The Oxford Book of Canadian Ghost Stories
Description
$16.95
ISBN 0-19-540761-X
DDC C813'.0873
Publisher
Year
Contributor
Esther Fisher is a professor of English at the University of Toronto and
a former food critic for The Globe & Mail.
Review
Ghost stories are, as Henry James notes, “the most popular form of the
fairy tale,” and his method of enticing the reader into the fantasy is
to “make the reader’s vision of evil intense enough to supply the
particulars.” Implied here is the idea of vagueness and mystery; in
the best stories, the lack of reasonable explanation contributes to the
charm, and allows the tales to be read on more than one level.
This tales (arranged chronologically by the authors’ dates of birth)
provides a good overview of changing tastes and of the variety of short
fiction dealing with the supernatural. Among the early pieces are
cautionary tales with religious undertones. One of these is the story of
a man who refuses to shelter a lost traveller during a storm. The
traveller, as a result, dies; the miser, haunted by his deed, lives in
purgatory for 50 years before earning his release by welcoming another
wanderer. In Gilbert Parker’s “The Flood,” guilt leads to suicide;
in Duncan Campbell Scott’s “Vengeance Is Mine,” guilt leads to
death, but here, somewhat more mysteriously and supernaturally. In all
these tales, conscience exacts retribution.
In other offerings, humor overrides unearthly events. Stephen
Leacock’s ghost story is about a haunted house in which a man is
purportedly murdered by his relative, Sir Duggam Buggam; the only
witness—the butler, Horrod—is, as his name implies, the real
culprit. And then there’s Robertson Davies’s yarn with the
“punny” title, “Dickens Digested,” in which a graduate student
is so absorbed with Dickens that he loses his sanity and eventually his
life, not so much by ingesting Dickens’s work, as by being digested by
the nineteenth-century novelist.
Among the contemporary contributions are Farley Mowat’s “The Snow
Walker,” based on Native Canadian folklore; and Virgil Burnett’s
provocative narrative of one man’s disturbing and disorienting
encounter with highly independent women, who appear to be almost totally
in control of their lives, but who, as the tale’s title
(“Fallowfields”) implies, are wasting their potential. “As Birds
Bring Forth the Sun,” by Alistair MacLeod, is an intriguing evocation
of the life cycle in which a mysterious grey dog serves as a metaphor
for, among other things, mortality.
Finally, there are good ghosts. Henry James said that “good ghosts .

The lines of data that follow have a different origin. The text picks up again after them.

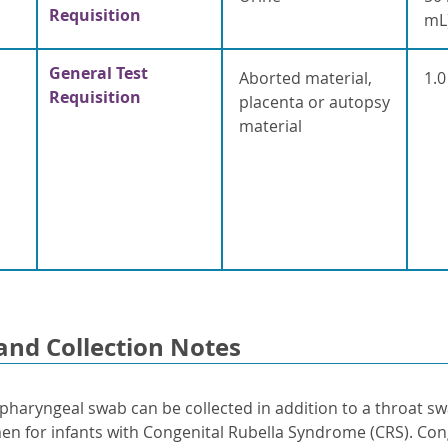
Requisition
mL
General Test
Aborted material,
1.
Requisition
placenta or autopsy
material
and Collection Notes
pharyngeal swab can be collected in addition to a throat sw
en for infants with Congenital Rubella Syndrome (CRS). Cong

. . make poor subjects,” but he hadn’t read Kinsella’s “Shoeless
Joe Jackson Comes to Iowa.” Joe is good in the sense that he conveys,
to both the narrator and the reader, the delightful power and
satisfaction of the human imagination.
Alberto Manguel has provided a fine sampling of ghost stories that
should please those interested in them and in the extent and range of
the Canadian contribution to the genre.